A 59-year-old male presented at the outpatient clinic with heart failure symptoms since 3 weeks. The patient was a smoker and had hypertension treated with angiotensin converting enzyme inhibitors. On transthoracic echocardiography, a dilated left ventricle with a biplane left ventricular ejection fraction of 22% and global hypokinesia were observed (video 1). The invasive coronary angiography showed severe 3-vessel coronary artery disease (video 2). To assess the presence of viable myocardium, magnetic resonance imaging was requested. On cine acquisitions, the left ventricular end-diastolic and end-systolic volumes were 420 mL and 348 mL, respectively, and the left ventricular ejection fraction was 17% (video 3). The end-diastolic wall thickness was >6 mm. On contrast-enhanced magnetic resonance imaging, subendocardial scar <10% of the mid anterior and inferior walls was documented (Figure 1, arrows). In addition, low-dose dobutamine stress echocardiography was performed showing the significant increase in wall thickness and left ventricular function (video 4). Detection of ischemia with a higher dose of dobutamine was not performed.

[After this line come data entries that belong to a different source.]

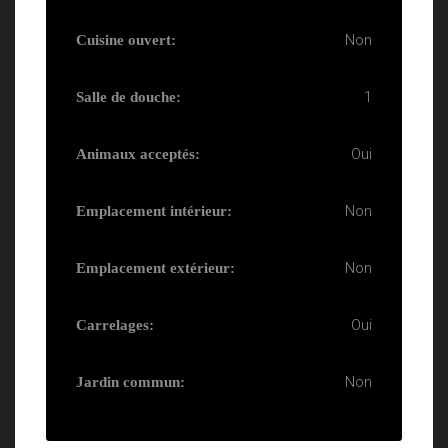
Non
Cuisine ouvert:
1
Salle de douche:
Oui
Animaux acceptés:
Non
Emplacement intérieur:
Non
Emplacement extérieur:
Oui
Carrelages:
Non
Jardin commun:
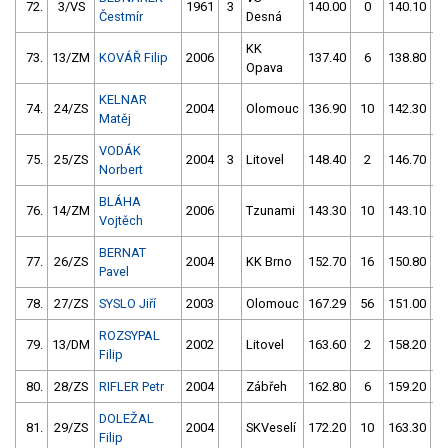
72.
3/VS
1961
3
140.00
0
140.10
Čestmír
Desná
KK
73.
13/ZM
KOVÁŘ Filip
2006
137.40
6
138.80
Opava
KELNAR
74.
24/ZS
2004
Olomouc
136.90
10
142.30
Matěj
VODÁK
75.
25/ZS
2004
3
Litovel
148.40
2
146.70
Norbert
BLÁHA
76.
14/ZM
2006
Tzunami
143.30
10
143.10
Vojtěch
BERNAT
77.
26/ZS
2004
KK Brno
152.70
16
150.80
Pavel
78.
27/ZS
SYSLO Jiří
2003
Olomouc
167.29
56
151.00
ROZSYPAL
79.
13/DM
2002
Litovel
163.60
2
158.20
Filip
80.
28/ZS
RIFLER Petr
2004
Zábřeh
162.80
6
159.20
DOLEŽAL
81.
29/ZS
2004
SKVeselí
172.20
10
163.30
Filip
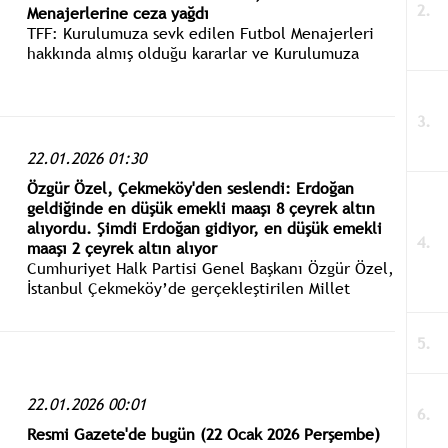
Menajerlerine ceza yağdı
TFF: Kurulumuza sevk edilen Futbol Menajerleri
hakkında almış olduğu kararlar ve Kurulumuza
sevk edilen lig müsabaka dosyaları ile ilgili
kararlar aşağıda belirtilmiştir.
22.01.2026 01:30
Özgür Özel, Çekmeköy'den seslendi: Erdoğan
geldiğinde en düşük emekli maaşı 8 çeyrek altın
alıyordu. Şimdi Erdoğan gidiyor, en düşük emekli
maaşı 2 çeyrek altın alıyor
Cumhuriyet Halk Partisi Genel Başkanı Özgür Özel,
İstanbul Çekmeköy’de gerçekleştirilen Millet
İradesine Sahip Çıkıyor Mitingi’ne katıldı. Özel:
Düş milletin yakasından. Getir sandığı. Millet
senden zam değil, sandık bekliyor.
22.01.2026 00:01
Resmi Gazete'de bugün (22 Ocak 2026 Perşembe)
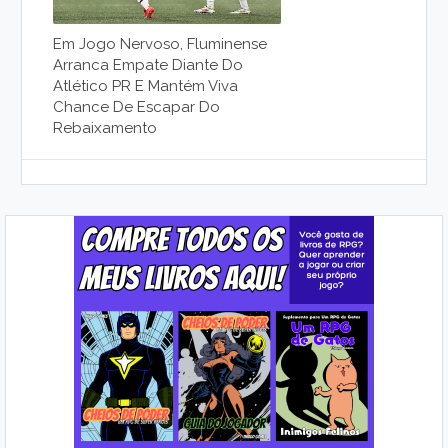
Em Jogo Nervoso, Fluminense
Arranca Empate Diante Do
Atlético PR E Mantém Viva
Chance De Escapar Do
Rebaixamento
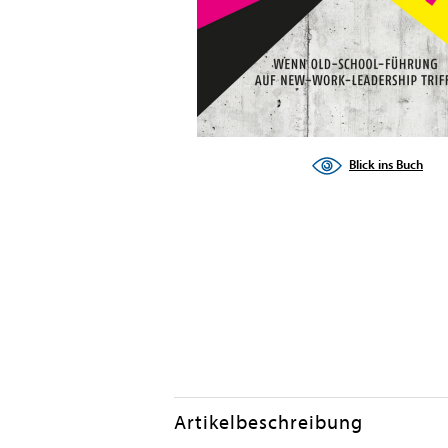
Blick ins Buch
Artikelbeschreibung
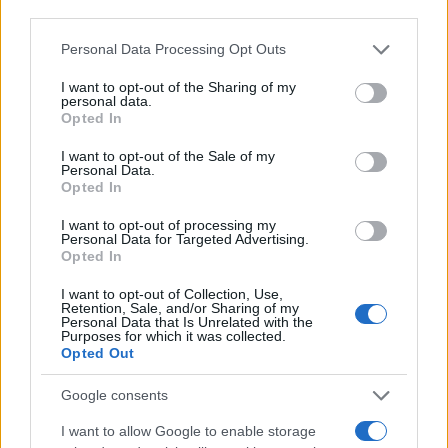
third parties.
trasforma dati e clip in racconti social. Ricorda
quando annotò la rimonta al box stampa dello
Please note that this website/app uses one or more Google
Personal Data Processing Opt Outs
Stadio Olimpico Grande Torino: da
services and may gather and store information including but
quell'appunto nacque la sua linea editoriale,
not limited to your visit or usage behaviour. You may click to
I want to opt-out of the Sharing of my
personal data.
che propugna spiegazioni visive per il tifoso
grant or deny consent to Google and its third-party tags to
Opted In
critico. Dettaglio unico: una stagione
use your data for below specified purposes in below Google
allenatore under15 al Chieri e ciclista urbano.
consent section.
I want to opt-out of the Sale of my
Personal Data.
Opted In
I want to opt-out of processing my
Personal Data for Targeted Advertising.
Opted In
I want to opt-out of Collection, Use,
Retention, Sale, and/or Sharing of my
Personal Data that Is Unrelated with the
Purposes for which it was collected.
Opted Out
Google consents
I want to allow Google to enable storage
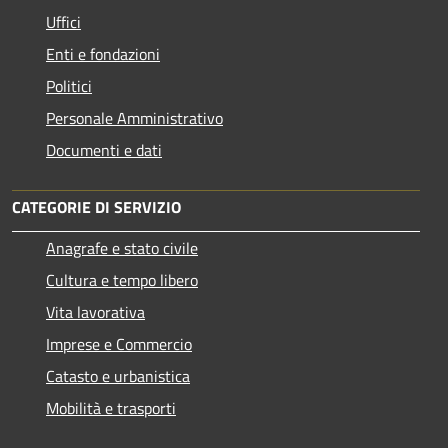
Uffici
Enti e fondazioni
Politici
Personale Amministrativo
Documenti e dati
CATEGORIE DI SERVIZIO
Anagrafe e stato civile
Cultura e tempo libero
Vita lavorativa
Imprese e Commercio
Catasto e urbanistica
Mobilità e trasporti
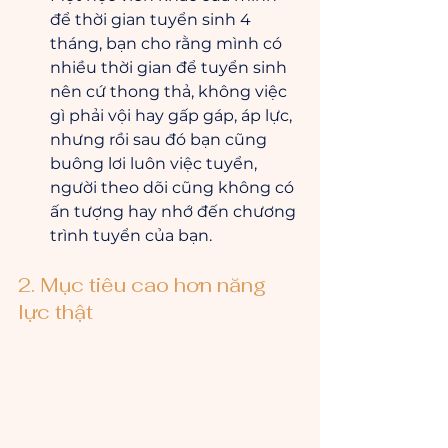
để thời gian tuyển sinh 4 
tháng, bạn cho rằng mình có 
nhiều thời gian để tuyển sinh 
nên cứ thong thả, không việc 
gì phải vội hay gấp gáp, áp lực, 
nhưng rồi sau đó bạn cũng 
buông lơi luôn việc tuyển, 
người theo dõi cũng không có 
ấn tượng hay nhớ đến chương 
trình tuyển của bạn. 
2. Mục tiêu cao hơn năng 
lực thật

Based on the magnetic resonance and low-dose dobutamine stress echocardiography findings (end-diastolic wall thickness >6 mm and subendocardial scar of <10%, improvement of left ventricular systolic function during dobutamine) indicating the presence of myocardial viability, the patient was referred for surgical revascularization. Echocardiography at 1 year follow-up showed reduction of left ventricular volumes and improvement of left ventricular ejection fraction (video 5).